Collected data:
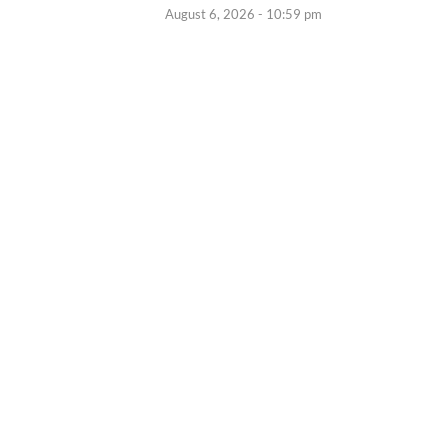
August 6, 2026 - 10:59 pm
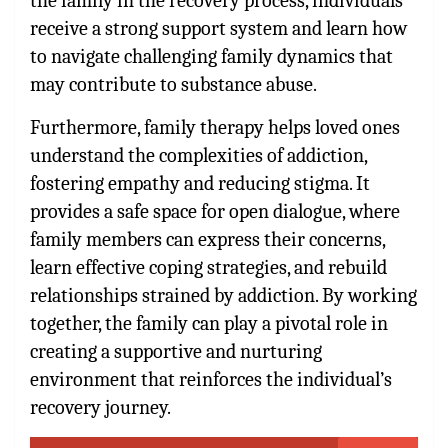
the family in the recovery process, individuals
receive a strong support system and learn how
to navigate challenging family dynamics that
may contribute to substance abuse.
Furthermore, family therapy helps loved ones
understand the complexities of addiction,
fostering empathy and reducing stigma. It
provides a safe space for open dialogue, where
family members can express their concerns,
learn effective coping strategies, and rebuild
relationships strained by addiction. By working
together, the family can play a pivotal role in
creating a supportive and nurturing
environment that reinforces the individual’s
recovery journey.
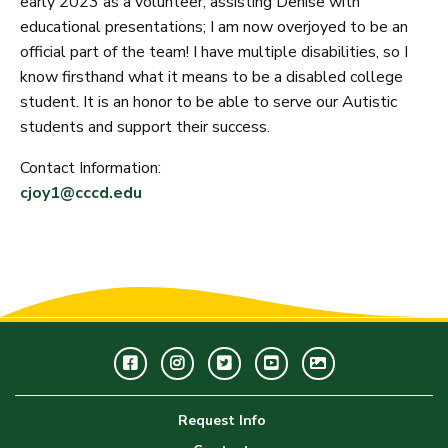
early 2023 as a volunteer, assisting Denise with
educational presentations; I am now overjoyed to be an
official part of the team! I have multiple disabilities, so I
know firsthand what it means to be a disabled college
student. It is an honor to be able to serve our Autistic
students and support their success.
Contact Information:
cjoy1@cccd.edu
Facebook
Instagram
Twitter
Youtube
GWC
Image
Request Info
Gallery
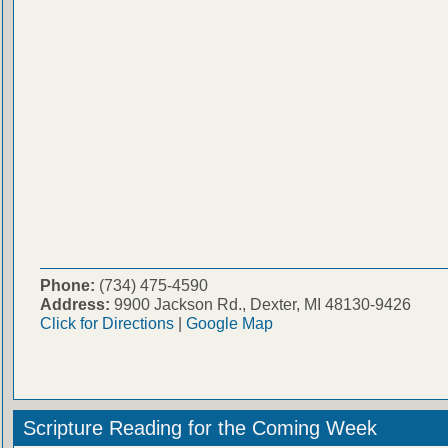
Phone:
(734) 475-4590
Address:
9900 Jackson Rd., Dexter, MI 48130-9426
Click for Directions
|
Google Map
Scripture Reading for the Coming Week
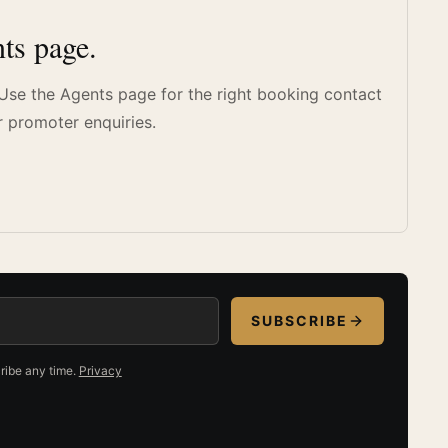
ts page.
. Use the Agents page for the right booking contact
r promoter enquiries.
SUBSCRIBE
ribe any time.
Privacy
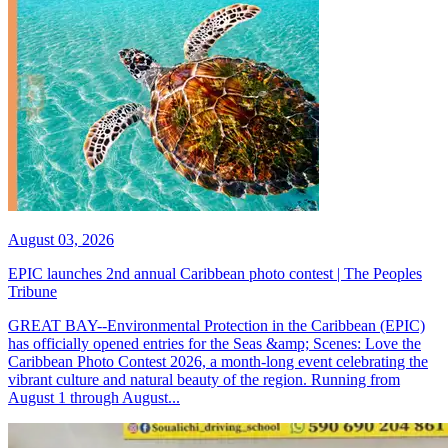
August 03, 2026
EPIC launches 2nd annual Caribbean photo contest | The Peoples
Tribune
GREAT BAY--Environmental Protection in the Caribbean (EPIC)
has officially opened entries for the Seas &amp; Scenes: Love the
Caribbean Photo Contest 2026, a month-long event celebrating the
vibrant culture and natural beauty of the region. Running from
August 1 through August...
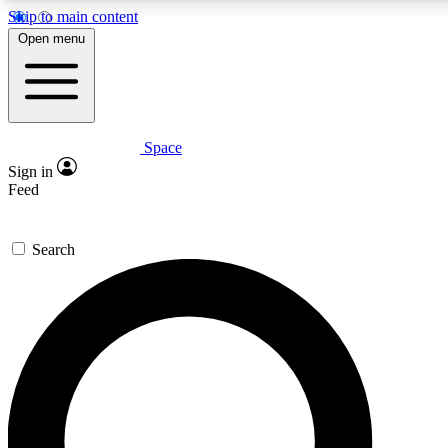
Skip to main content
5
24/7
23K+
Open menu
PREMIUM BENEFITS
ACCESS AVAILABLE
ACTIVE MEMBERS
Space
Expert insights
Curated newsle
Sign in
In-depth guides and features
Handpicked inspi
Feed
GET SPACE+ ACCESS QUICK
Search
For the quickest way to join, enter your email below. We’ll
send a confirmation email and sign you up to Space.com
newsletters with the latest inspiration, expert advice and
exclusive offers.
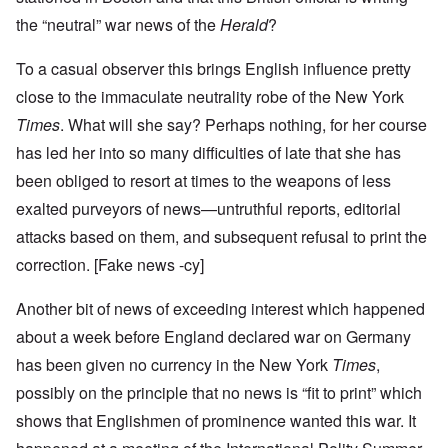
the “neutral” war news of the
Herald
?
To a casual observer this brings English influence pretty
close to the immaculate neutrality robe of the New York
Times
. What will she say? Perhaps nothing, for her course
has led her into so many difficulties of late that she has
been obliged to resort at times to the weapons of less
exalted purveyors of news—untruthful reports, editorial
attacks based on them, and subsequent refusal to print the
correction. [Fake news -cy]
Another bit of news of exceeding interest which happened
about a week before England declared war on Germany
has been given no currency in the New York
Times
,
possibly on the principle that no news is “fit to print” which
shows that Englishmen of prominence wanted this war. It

What this task involves: All entries should be given again exactly, except that pictures are to be excluded.

Exercise response:
August 6, 2026 - 10:59 pm
the family in the recovery process, individuals
receive a strong support system and learn how
to navigate challenging family dynamics that
may contribute to substance abuse.
Furthermore, family therapy helps loved ones
understand the complexities of addiction,
fostering empathy and reducing stigma. It
provides a safe space for open dialogue, where
family members can express their concerns,
learn effective coping strategies, and rebuild
relationships strained by addiction. By working
together, the family can play a pivotal role in
creating a supportive and nurturing
environment that reinforces the individual’s
recovery journey.
early 2023 as a volunteer, assisting Denise with
educational presentations; I am now overjoyed to be an
official part of the team! I have multiple disabilities, so I
know firsthand what it means to be a disabled college
student. It is an honor to be able to serve our Autistic
students and support their success.
Contact Information:
cjoy1@cccd.edu
Facebook
Instagram
Twitter
Youtube
GWC
Image
Request Info
Gallery
Phone:
(734) 475-4590
Address:
9900 Jackson Rd., Dexter, MI 48130-9426
Click for Directions
|
Google Map
Scripture Reading for the Coming Week
ts page.
. Use the Agents page for the right booking contact
r promoter enquiries.
SUBSCRIBE
ribe any time.
Privacy
August 03, 2026
EPIC launches 2nd annual Caribbean photo contest | The Peoples
Tribune
GREAT BAY--Environmental Protection in the Caribbean (EPIC)
has officially opened entries for the Seas &amp; Scenes: Love the
Caribbean Photo Contest 2026, a month-long event celebrating the
vibrant culture and natural beauty of the region. Running from
August 1 through August...
Skip to main content
5
24/7
23K+
Open menu
PREMIUM BENEFITS
ACCESS AVAILABLE
ACTIVE MEMBERS
Space
Expert insights
Curated newsle
Sign in
In-depth guides and features
Handpicked inspi
Feed
GET SPACE+ ACCESS QUICK
Search
For the quickest way to join, enter your email below. We’ll
send a confirmation email and sign you up to Space.com
newsletters with the latest inspiration, expert advice and
exclusive offers.
the “neutral” war news of the
Herald
?
To a casual observer this brings English influence pretty
close to the immaculate neutrality robe of the New York
Times
. What will she say? Perhaps nothing, for her course
has led her into so many difficulties of late that she has
been obliged to resort at times to the weapons of less
exalted purveyors of news—untruthful reports, editorial
attacks based on them, and subsequent refusal to print the
correction. [Fake news -cy]
Another bit of news of exceeding interest which happened
about a week before England declared war on Germany
has been given no currency in the New York
Times
,
possibly on the principle that no news is “fit to print” which
shows that Englishmen of prominence wanted this war. It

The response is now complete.